Soviel zur Problematik...

Ich denke das mit dem freez und dem schwarzen am Anfang sollte schnell behoben sein...
Allerdings weiß ich nicht so recht ob das mit dem USB-Stick und Diskpart mit Java möglich ist.


----------



## Highchiller (4. Apr 2014)

Naja ganz so ein blutiger Anfänger kannst du ja nicht sein 

1) Freeze
Da wir deinen Code nicht kennen kann ich auch erst mal nur spekulieren woher deine Fehler kommen. Dass der Bildschirm einfriert liegt mit sicherheit daran, dass du keinen extra Thread benutzt hast. Dann berechnet dein Programm sequentiell alles durch und ganz am Ende wartet die GUI auf die Rechenzeit zum Aktualisieren. Da ist aber schon alles vorbei, folglich "freezed" die GUI einfach ein.

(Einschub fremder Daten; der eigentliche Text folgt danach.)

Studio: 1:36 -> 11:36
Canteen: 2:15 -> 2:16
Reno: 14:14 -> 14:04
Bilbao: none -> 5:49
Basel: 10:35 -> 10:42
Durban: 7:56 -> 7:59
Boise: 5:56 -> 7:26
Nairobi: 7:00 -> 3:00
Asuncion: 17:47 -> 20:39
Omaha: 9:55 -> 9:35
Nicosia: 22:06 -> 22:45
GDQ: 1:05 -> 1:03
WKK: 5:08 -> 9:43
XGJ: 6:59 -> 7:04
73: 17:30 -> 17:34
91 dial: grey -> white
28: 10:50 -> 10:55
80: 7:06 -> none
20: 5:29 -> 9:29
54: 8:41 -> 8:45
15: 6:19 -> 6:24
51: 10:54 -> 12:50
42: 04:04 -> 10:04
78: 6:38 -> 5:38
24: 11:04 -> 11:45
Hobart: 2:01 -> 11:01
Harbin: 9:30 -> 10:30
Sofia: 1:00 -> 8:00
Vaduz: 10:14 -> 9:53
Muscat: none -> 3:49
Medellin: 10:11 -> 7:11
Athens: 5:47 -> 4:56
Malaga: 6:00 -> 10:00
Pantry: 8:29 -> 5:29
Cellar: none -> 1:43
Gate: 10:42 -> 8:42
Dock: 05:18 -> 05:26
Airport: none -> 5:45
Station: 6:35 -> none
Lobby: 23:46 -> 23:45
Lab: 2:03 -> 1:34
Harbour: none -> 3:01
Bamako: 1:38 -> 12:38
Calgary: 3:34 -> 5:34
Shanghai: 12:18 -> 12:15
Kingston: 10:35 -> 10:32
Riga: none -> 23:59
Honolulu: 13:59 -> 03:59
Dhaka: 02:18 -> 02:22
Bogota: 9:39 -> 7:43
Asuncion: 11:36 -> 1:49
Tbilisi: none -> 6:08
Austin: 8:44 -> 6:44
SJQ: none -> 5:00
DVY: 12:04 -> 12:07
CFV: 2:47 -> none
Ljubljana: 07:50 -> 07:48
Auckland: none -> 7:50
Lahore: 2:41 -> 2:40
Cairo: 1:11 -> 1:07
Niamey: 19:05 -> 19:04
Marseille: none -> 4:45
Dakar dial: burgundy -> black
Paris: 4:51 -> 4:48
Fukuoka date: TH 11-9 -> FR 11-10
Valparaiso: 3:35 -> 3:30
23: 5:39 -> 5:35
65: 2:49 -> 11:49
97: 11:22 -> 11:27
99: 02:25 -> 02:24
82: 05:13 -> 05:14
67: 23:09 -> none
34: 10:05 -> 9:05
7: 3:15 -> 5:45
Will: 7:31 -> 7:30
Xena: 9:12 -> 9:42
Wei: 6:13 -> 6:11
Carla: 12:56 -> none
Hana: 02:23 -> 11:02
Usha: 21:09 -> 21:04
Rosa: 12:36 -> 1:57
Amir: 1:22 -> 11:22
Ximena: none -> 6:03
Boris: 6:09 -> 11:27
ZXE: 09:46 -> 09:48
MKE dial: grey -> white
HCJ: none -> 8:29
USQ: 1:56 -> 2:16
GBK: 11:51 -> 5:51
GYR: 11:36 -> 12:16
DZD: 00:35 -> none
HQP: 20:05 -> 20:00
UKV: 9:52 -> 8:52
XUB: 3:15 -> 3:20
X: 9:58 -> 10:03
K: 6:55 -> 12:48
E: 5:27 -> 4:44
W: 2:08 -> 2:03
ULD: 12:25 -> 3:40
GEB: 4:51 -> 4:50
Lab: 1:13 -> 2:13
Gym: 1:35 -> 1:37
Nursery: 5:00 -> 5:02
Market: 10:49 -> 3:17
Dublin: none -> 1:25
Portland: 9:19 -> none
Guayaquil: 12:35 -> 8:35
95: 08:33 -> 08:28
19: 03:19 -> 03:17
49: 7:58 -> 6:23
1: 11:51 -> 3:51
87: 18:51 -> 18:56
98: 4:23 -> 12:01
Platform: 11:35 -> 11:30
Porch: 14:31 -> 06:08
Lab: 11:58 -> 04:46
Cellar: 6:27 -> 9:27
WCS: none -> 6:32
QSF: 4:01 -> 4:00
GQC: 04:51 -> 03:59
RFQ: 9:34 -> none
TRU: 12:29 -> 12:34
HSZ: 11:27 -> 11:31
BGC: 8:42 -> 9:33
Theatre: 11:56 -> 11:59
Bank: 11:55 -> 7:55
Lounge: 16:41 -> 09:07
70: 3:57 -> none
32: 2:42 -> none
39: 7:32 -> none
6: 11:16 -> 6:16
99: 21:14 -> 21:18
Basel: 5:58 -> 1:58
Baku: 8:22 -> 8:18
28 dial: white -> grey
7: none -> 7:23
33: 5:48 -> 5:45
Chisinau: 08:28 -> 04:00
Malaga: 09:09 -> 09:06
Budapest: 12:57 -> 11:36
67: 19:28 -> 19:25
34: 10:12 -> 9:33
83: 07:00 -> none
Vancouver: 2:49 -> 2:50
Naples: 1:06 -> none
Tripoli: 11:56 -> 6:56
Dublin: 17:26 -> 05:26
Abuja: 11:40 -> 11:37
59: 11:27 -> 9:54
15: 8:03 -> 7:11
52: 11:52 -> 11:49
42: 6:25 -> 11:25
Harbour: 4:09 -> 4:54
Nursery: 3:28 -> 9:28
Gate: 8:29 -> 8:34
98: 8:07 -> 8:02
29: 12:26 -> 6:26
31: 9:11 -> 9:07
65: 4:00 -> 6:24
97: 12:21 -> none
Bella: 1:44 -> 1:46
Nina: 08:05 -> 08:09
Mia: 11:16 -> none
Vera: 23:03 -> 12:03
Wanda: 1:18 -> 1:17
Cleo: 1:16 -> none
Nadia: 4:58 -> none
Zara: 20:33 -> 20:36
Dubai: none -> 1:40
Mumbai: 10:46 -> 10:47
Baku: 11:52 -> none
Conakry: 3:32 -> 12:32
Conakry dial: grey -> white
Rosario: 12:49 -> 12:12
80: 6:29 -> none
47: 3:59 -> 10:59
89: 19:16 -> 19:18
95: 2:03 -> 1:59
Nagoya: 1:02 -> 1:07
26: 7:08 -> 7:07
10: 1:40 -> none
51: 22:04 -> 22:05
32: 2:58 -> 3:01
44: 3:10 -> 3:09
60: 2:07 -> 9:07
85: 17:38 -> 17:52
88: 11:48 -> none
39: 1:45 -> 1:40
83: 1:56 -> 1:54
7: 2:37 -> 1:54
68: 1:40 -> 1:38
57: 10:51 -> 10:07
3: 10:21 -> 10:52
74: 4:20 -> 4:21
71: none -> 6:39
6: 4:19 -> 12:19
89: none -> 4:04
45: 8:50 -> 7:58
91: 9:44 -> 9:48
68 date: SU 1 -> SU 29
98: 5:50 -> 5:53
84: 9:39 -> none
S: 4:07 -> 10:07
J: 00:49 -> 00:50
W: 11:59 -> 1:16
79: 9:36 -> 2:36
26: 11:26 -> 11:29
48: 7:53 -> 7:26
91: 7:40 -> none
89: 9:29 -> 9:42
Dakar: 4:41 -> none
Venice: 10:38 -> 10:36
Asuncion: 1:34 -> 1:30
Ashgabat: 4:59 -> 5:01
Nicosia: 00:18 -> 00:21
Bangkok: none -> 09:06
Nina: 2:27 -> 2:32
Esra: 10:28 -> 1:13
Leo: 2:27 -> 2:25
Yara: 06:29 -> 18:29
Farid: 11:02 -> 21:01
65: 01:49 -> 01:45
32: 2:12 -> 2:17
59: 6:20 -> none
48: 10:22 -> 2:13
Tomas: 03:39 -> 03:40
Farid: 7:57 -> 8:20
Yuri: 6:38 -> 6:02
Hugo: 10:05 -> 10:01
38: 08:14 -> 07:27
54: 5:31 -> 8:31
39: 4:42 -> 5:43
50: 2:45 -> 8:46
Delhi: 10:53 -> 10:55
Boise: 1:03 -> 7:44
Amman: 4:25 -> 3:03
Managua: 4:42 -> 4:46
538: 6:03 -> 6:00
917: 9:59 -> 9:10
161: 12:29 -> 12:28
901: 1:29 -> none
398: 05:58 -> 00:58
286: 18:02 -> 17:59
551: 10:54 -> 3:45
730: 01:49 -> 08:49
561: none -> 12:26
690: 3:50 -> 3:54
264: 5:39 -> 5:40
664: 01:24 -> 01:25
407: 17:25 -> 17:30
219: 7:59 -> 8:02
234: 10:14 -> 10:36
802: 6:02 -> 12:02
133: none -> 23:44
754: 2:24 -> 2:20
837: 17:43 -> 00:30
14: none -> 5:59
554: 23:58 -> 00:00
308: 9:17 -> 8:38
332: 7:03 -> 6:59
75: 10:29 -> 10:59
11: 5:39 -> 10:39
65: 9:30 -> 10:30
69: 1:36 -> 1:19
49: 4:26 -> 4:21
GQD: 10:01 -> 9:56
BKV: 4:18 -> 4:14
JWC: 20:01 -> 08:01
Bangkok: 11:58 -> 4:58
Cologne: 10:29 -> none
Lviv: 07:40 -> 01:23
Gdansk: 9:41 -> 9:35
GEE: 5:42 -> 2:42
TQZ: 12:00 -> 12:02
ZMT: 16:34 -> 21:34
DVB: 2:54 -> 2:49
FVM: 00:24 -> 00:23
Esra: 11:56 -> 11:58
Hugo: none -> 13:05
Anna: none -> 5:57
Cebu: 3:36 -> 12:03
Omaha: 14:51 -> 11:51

Wie schon erwähnt, einfach dein Berechnungscode auslagern und als eigenständigen Thread starten, der dann parallel läuft. Das sollte das Problem beheben.

2) Schwarzer Bildschirm
Das klingt danach, als wenn du erst irgendwo deinen Frame auf setVisible(true) setzt und erst danach deine Elemente hinzufügst. Auf die Art zeichnet er erst dein leeren Frame und fügt erst im Nachhinein deine Elemente hinzu.
Also erst ganz am Ende, nachdem dein Frame vollständig gefüllt ist rufst du noch setVisible(true); auf. Das sollte das Problem lösen.

3) USB
Wenn du USB-Sticks mit Java zugreifen willst musst du dir die Libraries dazu besorgen. Zum Beispiel usb4java mit javax.usb.
Wenn du das ganze aber sowieso von Diskpart lösen lassen willst, kannst du in Java auch andere Prozesse starten. Dafür benutzt du den ProcessBuilder.


----------



## chewee (4. Apr 2014)

Hey danke für die schnelle Antwort...

Also das mit dem setVisible ans ende setzten hat wunderbar geklappt

Leider verstehe ich das mit dem Auslagern nicht ganz...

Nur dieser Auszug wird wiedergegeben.